Numpy concatenate is slow: any alternative approach? - arrays

I am running the following code:
for i in range(1000)
My_Array=numpy.concatenate((My_Array,New_Rows[i]), axis=0)
The above code is slow. Is there any faster approach?

This is basically what is happening in all algorithms based on arrays.
Each time you change the size of the array, it needs to be resized and every element needs to be copied. This is happening here too. (some implementations reserve some empty slots; e.g. doubling space of internal memory with each growing).
If you got your data at np.array creation-time, just add these all at once (memory will allocated only once then!)
If not, collect them with something like a linked list (allowing O(1) appending-operations).
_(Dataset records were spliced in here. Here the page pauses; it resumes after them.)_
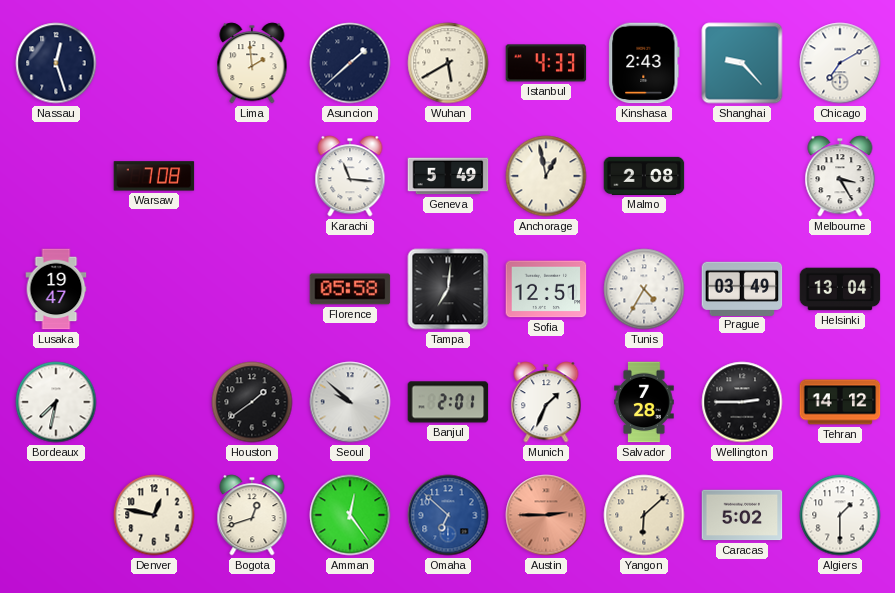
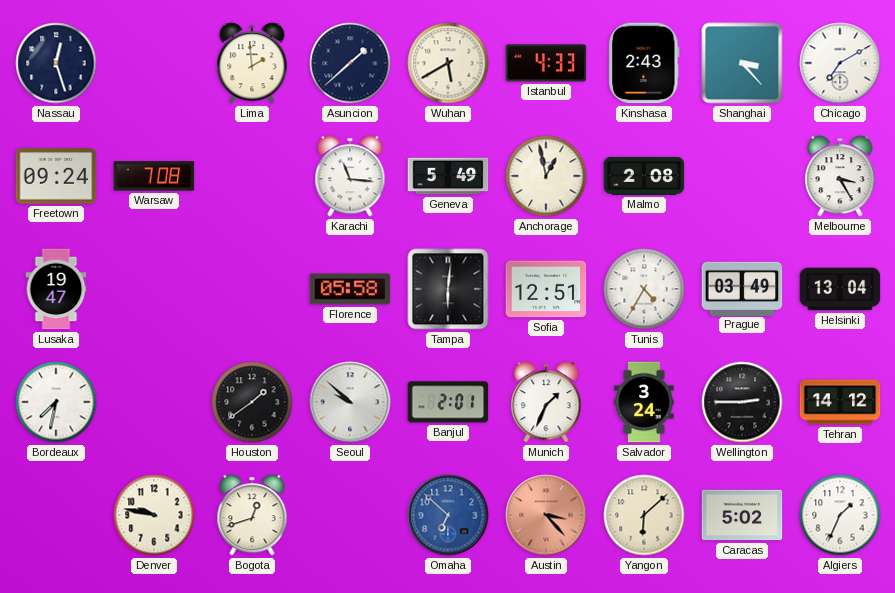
Shanghai: 9:23 -> 3:23
Freetown: none -> 09:24
Tampa: 7:01 -> 6:01
Salvador: 7:28 -> 3:24
Denver: 12:47 -> 9:47
Amman: 12:24 -> none
Austin: 2:45 -> 3:23
Algiers: 1:30 -> 1:34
Then read it in your np.array at once (again only one memory allocation).
This is not much of a numpy-specific topic, but much more about data-strucures.
Edit: as this quite vague answer got some upvotes, i feel the need to make clear that my linked-list approach is one possible example. As indicated in the comment, python's lists are more array-like (and definitely not linked-lists). But the core-fact is: list.append() in python is fast (amortized: O(1)) while that's not true for numpy-arrays! There is also a small part about the internals in the docs:
How are lists implemented?
Python’s lists are really variable-length arrays, not Lisp-style linked lists. The implementation uses a contiguous array of references to other objects, and keeps a pointer to this array and the array’s length in a list head structure.
This makes indexing a list a[i] an operation whose cost is independent of the size of the list or the value of the index.
When items are appended or inserted, the array of references is resized. Some cleverness is applied to improve the performance of appending items repeatedly; when the array must be grown, some extra space is allocated so the next few times don’t require an actual resize.
(bold annotations by me)

Maybe creating an empty array with the correct size and than populating it?
if you have a list of arrays with same dimensions you could
import numpy as np
arr = np.zeros((len(l),)+l[0].shape)
for i, v in enumerate(l):
arr[i] = v
works much faster for me, it only requires one memory allocation

It depends on what New_Rows[i] is, and what kind of array do you want. If you start with lists (or 1d arrays) that you want to join end to end (to make a long 1d array) just concatenate them all at once. Concatenate takes a list of any length, not just 2 items.
np.concatenate(New_Rows, axis=0)
or maybe use an intermediate list comprehension (for more flexibility)
np.concatenate([row for row in New_Rows])
or closer to your example.
np.concatenate([New_Rows[i] for i in range(1000)])
But if New_Rows elements are all the same length, and you want a 2d array, one New_Rows value per row, np.array does a nice job:
np.array(New_Rows)
np.array([i for i in New_Rows])
np.array([New_Rows[i] for i in range(1000)])
np.array is designed primarily to build an array from a list of lists.
np.concatenate can also build in 2d, but the inputs need to be 2d to start with. vstack and stack can take care of that. But all those stack functions use some sort of list comprehension followed by concatenate.
In general it is better/faster to iterate or append with lists, and apply the np.array (or concatenate) just once. appending to a list is fast; much faster than making a new array.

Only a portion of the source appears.